Reducing its size allowed the avalanche to accelerate. The company has been testing changes to its devices “sometimes twice a week,” which can be difficult and expensive with a large device.
Currently, the Avalanche reactor is just nine centimeters in diameter, although Langtry said the new version will grow to 25 centimeters and is expected to produce about 1 megawatt. That “will give us a big boost in quarantine time, and that’s how we’ll actually get plasma that has a chance of being Q>1,” he said. (In fusion, Q refers to the ratio of energy input to energy output. When it is greater than one, the fusion device is said to have exceeded the break-even point.)
These trials will be conducted at Avalanche’s FusionWERX, a commercial testing facility that the company also leases to competitors.

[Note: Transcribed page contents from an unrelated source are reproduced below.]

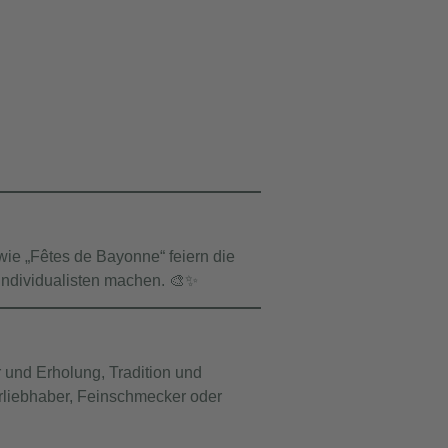
 wie
„Fêtes de Bayonne“
feiern die
 Individualisten machen. 🎨✨
 und Erholung, Tradition und
turliebhaber, Feinschmecker oder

By 2027, the site will be licensed to handle tritium, a hydrogen isotope used as fuel that is critical to many emerging nuclear fusion plans to produce energy for the grid.
Langtry would not commit to a date when he hopes Avalanche will be able to generate more power than its fusion devices consume, a major milestone for the industry. But he believes the company is on a similar timeline to competitors such as CFS and Sam Altman-backed Helion. “I think there will be a lot of really exciting things happening in nuclear fusion in 2027 to 2029,” he said.